WHAT IS BEING ASKED: A faithful, word-for-word copy of the data below is required, without pictures.

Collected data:
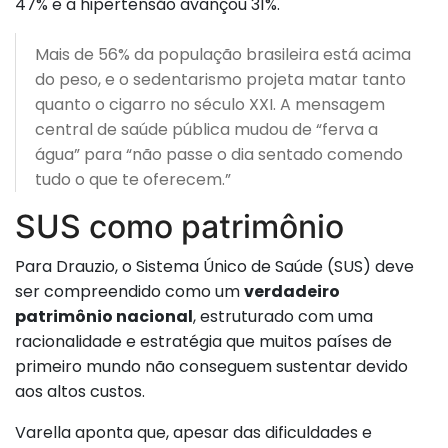
47% e a hipertensão avançou 31%.
Mais de 56% da população brasileira está acima
do peso, e o sedentarismo projeta matar tanto
quanto o cigarro no século XXI. A mensagem
central de saúde pública mudou de “ferva a
água” para “não passe o dia sentado comendo
tudo o que te oferecem.”
SUS como patrimônio
Para Drauzio, o Sistema Único de Saúde (SUS) deve
ser compreendido como um
verdadeiro
patrimônio nacional
, estruturado com uma
racionalidade e estratégia que muitos países de
primeiro mundo não conseguem sustentar devido
aos altos custos.
Varella aponta que, apesar das dificuldades e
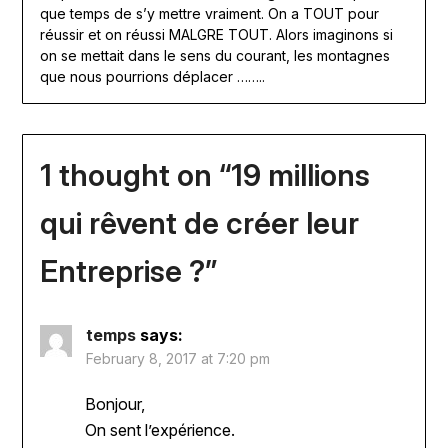
que temps de s’y mettre vraiment. On a TOUT pour
réussir et on réussi MALGRE TOUT. Alors imaginons si
on se mettait dans le sens du courant, les montagnes
que nous pourrions déplacer ……..
1 thought on “
19 millions
qui rêvent de créer leur
Entreprise ?
”
temps
says:
February 8, 2017 at 7:20 pm
Bonjour,
On sent l’expérience.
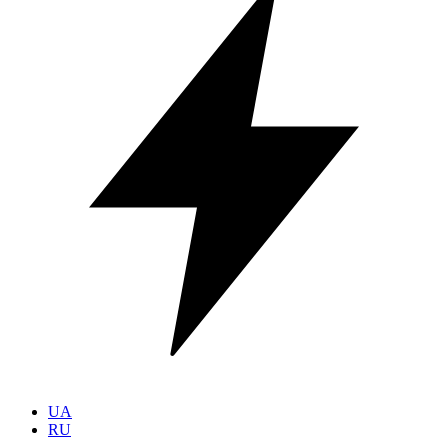
UA
RU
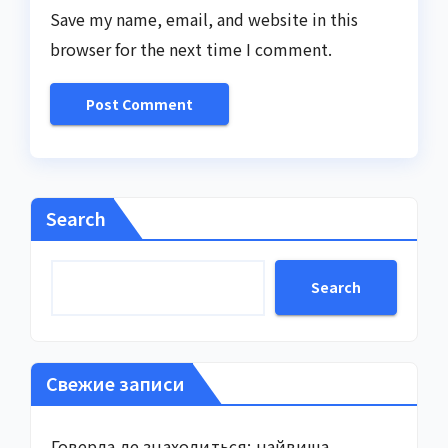
Save my name, email, and website in this
browser for the next time I comment.
Search
Search
Свежие записи
Говерла де знаходиться: найвища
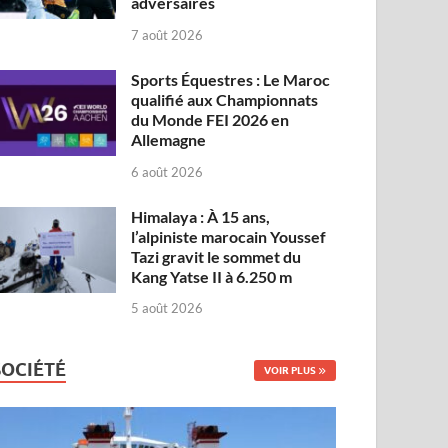
adversaires
7 août 2026
Sports Équestres : Le Maroc
qualifié aux Championnats
du Monde FEI 2026 en
Allemagne
6 août 2026
Himalaya : À 15 ans,
l’alpiniste marocain Youssef
Tazi gravit le sommet du
Kang Yatse II à 6.250 m
5 août 2026
SOCIÉTÉ
VOIR PLUS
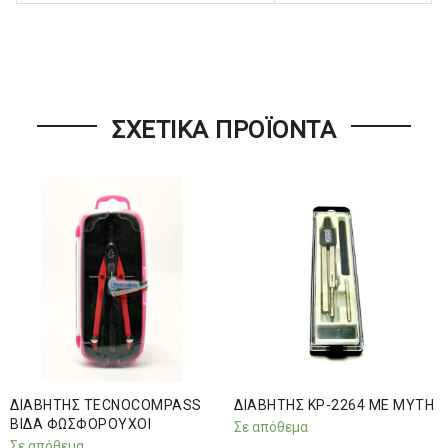
ΣΧΕΤΙΚΆ ΠΡΟΪΌΝΤΑ
ΔΙΑΒΗΤΗΣ TECNOCOMPASS
ΔΙΑΒΗΤΗΣ KP-2264 ΜΕ ΜΥΤΗ
ΒΙΔΑ ΦΩΣΦΟΡΟΥΧΟΙ
Σε απόθεμα
Σε απόθεμα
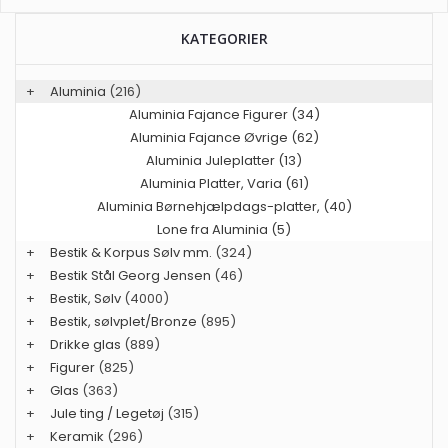
KATEGORIER
+
Aluminia
(216)
Aluminia Fajance Figurer (34)
Aluminia Fajance Øvrige (62)
Aluminia Juleplatter (13)
Aluminia Platter, Varia (61)
Aluminia Børnehjælpdags-platter, (40)
Lone fra Aluminia (5)
+
Bestik & Korpus Sølv mm.
(324)
+
Bestik Stål Georg Jensen
(46)
+
Bestik, Sølv
(4000)
+
Bestik, sølvplet/Bronze
(895)
+
Drikke glas
(889)
+
Figurer
(825)
+
Glas
(363)
+
Jule ting / Legetøj
(315)
+
Keramik
(296)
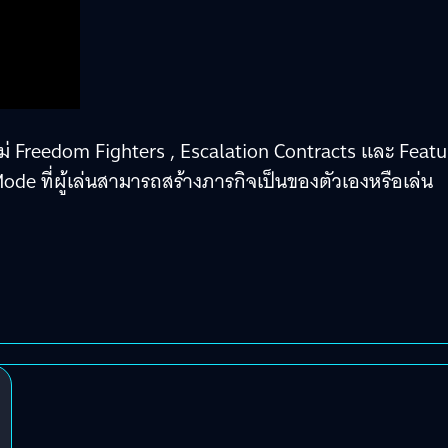
จใหม่ Freedom Fighters , Escalation Contracts และ Feat
de ที่ผู้เล่นสามารถสร้างภารกิจเป็นของตัวเองหรือเล่น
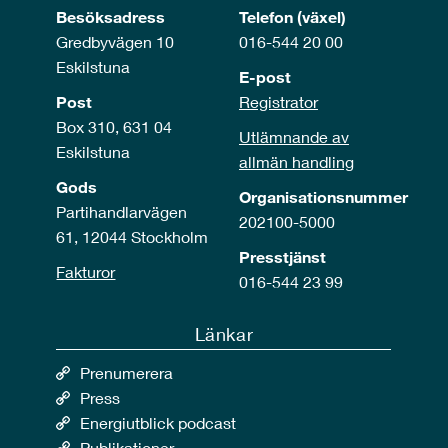
Besöksadress
Telefon (växel)
Gredbyvägen 10
016-544 20 00
Eskilstuna
E-post
Post
Registrator
Box 310, 631 04
Utlämnande av
Eskilstuna
allmän handling
Gods
Organisationsnummer
Partihandlarvägen
202100-5000
61, 12044 Stockholm
Presstjänst
Fakturor
016-544 23 99
Länkar
Prenumerera
Press
Energiutblick podcast
Publikationer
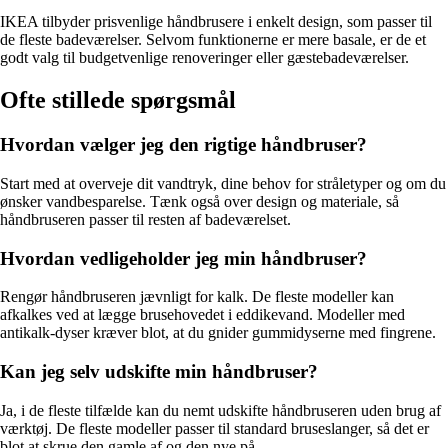
IKEA tilbyder prisvenlige håndbrusere i enkelt design, som passer til
de fleste badeværelser. Selvom funktionerne er mere basale, er de et
godt valg til budgetvenlige renoveringer eller gæstebadeværelser.
Ofte stillede spørgsmål
Hvordan vælger jeg den rigtige håndbruser?
Start med at overveje dit vandtryk, dine behov for stråletyper og om du
ønsker vandbesparelse. Tænk også over design og materiale, så
håndbruseren passer til resten af badeværelset.
Hvordan vedligeholder jeg min håndbruser?
Rengør håndbruseren jævnligt for kalk. De fleste modeller kan
afkalkes ved at lægge brusehovedet i eddikevand. Modeller med
antikalk-dyser kræver blot, at du gnider gummidyserne med fingrene.
Kan jeg selv udskifte min håndbruser?
Ja, i de fleste tilfælde kan du nemt udskifte håndbruseren uden brug af
værktøj. De fleste modeller passer til standard bruseslanger, så det er
blot at skrue den gamle af og den nye på.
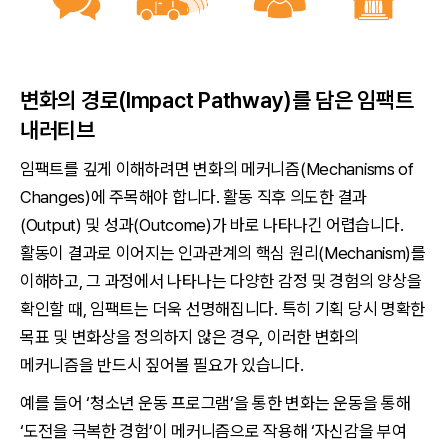
변화의 경로(Impact Pathway)를 담은 임팩트
내러티브
임팩트를 깊게 이해하려면 변화의 메커니즘(Mechanisms of
Changes)에 주목해야 합니다. 활동 직후 의도한 결과
(Output) 및 성과(Outcome)가 바로 나타나긴 어렵습니다.
활동이 결과로 이어지는 인과관계의 핵심 원리(Mechanism)를
이해하고, 그 과정에서 나타나는 다양한 감정 및 경험의 양상을
확인할 때, 임팩트는 더욱 선명해집니다. 특히 기획 당시 명확한
목표 및 변화상을 정의하지 않은 경우, 이러한 변화의
메커니즘을 반드시 짚어볼 필요가 있습니다.
예를 들어 ‘청소년 운동 프로그램’을 통한 변화는 운동을 통해
‘도전을 극복한 경험’이 메커니즘으로 작용해 ‘자신감을 부여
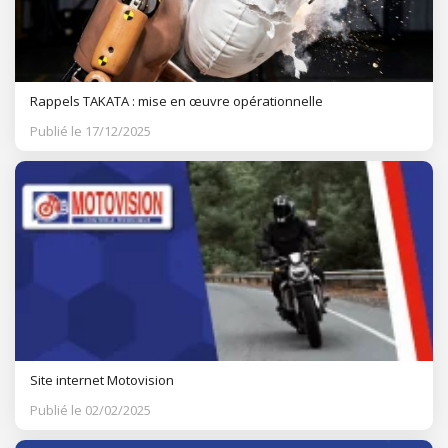
Rappels TAKATA : mise en œuvre opérationnelle
Publié le 17/12/2025
Site internet Motovision
Publié le 02/02/2025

RESPONSE TO THE EXERCISE:
47% e a hipertensão avançou 31%.
Mais de 56% da população brasileira está acima
do peso, e o sedentarismo projeta matar tanto
quanto o cigarro no século XXI. A mensagem
central de saúde pública mudou de “ferva a
água” para “não passe o dia sentado comendo
tudo o que te oferecem.”
SUS como patrimônio
Para Drauzio, o Sistema Único de Saúde (SUS) deve
ser compreendido como um
verdadeiro
patrimônio nacional
, estruturado com uma
racionalidade e estratégia que muitos países de
primeiro mundo não conseguem sustentar devido
aos altos custos.
Varella aponta que, apesar das dificuldades e
que temps de s’y mettre vraiment. On a TOUT pour
réussir et on réussi MALGRE TOUT. Alors imaginons si
on se mettait dans le sens du courant, les montagnes
que nous pourrions déplacer ……..
1 thought on “
19 millions
qui rêvent de créer leur
Entreprise ?
”
temps
says:
February 8, 2017 at 7:20 pm
Bonjour,
On sent l’expérience.
UA
RU
Save my name, email, and website in this
browser for the next time I comment.
Search
Search
Свежие записи
Говерла де знаходиться: найвища
adversaires
7 août 2026
Sports Équestres : Le Maroc
qualifié aux Championnats
du Monde FEI 2026 en
Allemagne
6 août 2026
Himalaya : À 15 ans,
l’alpiniste marocain Youssef
Tazi gravit le sommet du
Kang Yatse II à 6.250 m
5 août 2026
SOCIÉTÉ
VOIR PLUS
ΣΧΕΤΙΚΆ ΠΡΟΪΌΝΤΑ
ΔΙΑΒΗΤΗΣ TECNOCOMPASS
ΔΙΑΒΗΤΗΣ KP-2264 ΜΕ ΜΥΤΗ
ΒΙΔΑ ΦΩΣΦΟΡΟΥΧΟΙ
Σε απόθεμα
Σε απόθεμα
KATEGORIER
+
Aluminia
(216)
Aluminia Fajance Figurer (34)
Aluminia Fajance Øvrige (62)
Aluminia Juleplatter (13)
Aluminia Platter, Varia (61)
Aluminia Børnehjælpdags-platter, (40)
Lone fra Aluminia (5)
+
Bestik & Korpus Sølv mm.
(324)
+
Bestik Stål Georg Jensen
(46)
+
Bestik, Sølv
(4000)
+
Bestik, sølvplet/Bronze
(895)
+
Drikke glas
(889)
+
Figurer
(825)
+
Glas
(363)
+
Jule ting / Legetøj
(315)
+
Keramik
(296)
จใหม่ Freedom Fighters , Escalation Contracts และ Feat
de ที่ผู้เล่นสามารถสร้างภารกิจเป็นของตัวเองหรือเล่น
Besöksadress
Telefon (växel)
Gredbyvägen 10
016-544 20 00
Eskilstuna
E-post
Post
Registrator
Box 310, 631 04
Utlämnande av
Eskilstuna
allmän handling
Gods
Organisationsnummer
Partihandlarvägen
202100-5000
61, 12044 Stockholm
Presstjänst
Fakturor
016-544 23 99
Länkar
Prenumerera
Press
Energiutblick podcast
Publikationer
IKEA tilbyder prisvenlige håndbrusere i enkelt design, som passer til
de fleste badeværelser. Selvom funktionerne er mere basale, er de et
godt valg til budgetvenlige renoveringer eller gæstebadeværelser.
Ofte stillede spørgsmål
Hvordan vælger jeg den rigtige håndbruser?
Start med at overveje dit vandtryk, dine behov for stråletyper og om du
ønsker vandbesparelse. Tænk også over design og materiale, så
håndbruseren passer til resten af badeværelset.
Hvordan vedligeholder jeg min håndbruser?
Rengør håndbruseren jævnligt for kalk. De fleste modeller kan
afkalkes ved at lægge brusehovedet i eddikevand. Modeller med
antikalk-dyser kræver blot, at du gnider gummidyserne med fingrene.
Kan jeg selv udskifte min håndbruser?
Ja, i de fleste tilfælde kan du nemt udskifte håndbruseren uden brug af
værktøj. De fleste modeller passer til standard bruseslanger, så det er
blot at skrue den gamle af og den nye på.
변화의 경로(Impact Pathway)를 담은 임팩트
내러티브
임팩트를 깊게 이해하려면 변화의 메커니즘(Mechanisms of
Changes)에 주목해야 합니다. 활동 직후 의도한 결과
(Output) 및 성과(Outcome)가 바로 나타나긴 어렵습니다.
활동이 결과로 이어지는 인과관계의 핵심 원리(Mechanism)를
이해하고, 그 과정에서 나타나는 다양한 감정 및 경험의 양상을
확인할 때, 임팩트는 더욱 선명해집니다. 특히 기획 당시 명확한
목표 및 변화상을 정의하지 않은 경우, 이러한 변화의
메커니즘을 반드시 짚어볼 필요가 있습니다.
예를 들어 ‘청소년 운동 프로그램’을 통한 변화는 운동을 통해
‘도전을 극복한 경험’이 메커니즘으로 작용해 ‘자신감을 부여
Rappels TAKATA : mise en œuvre opérationnelle
Publié le 17/12/2025
Site internet Motovision
Publié le 02/02/2025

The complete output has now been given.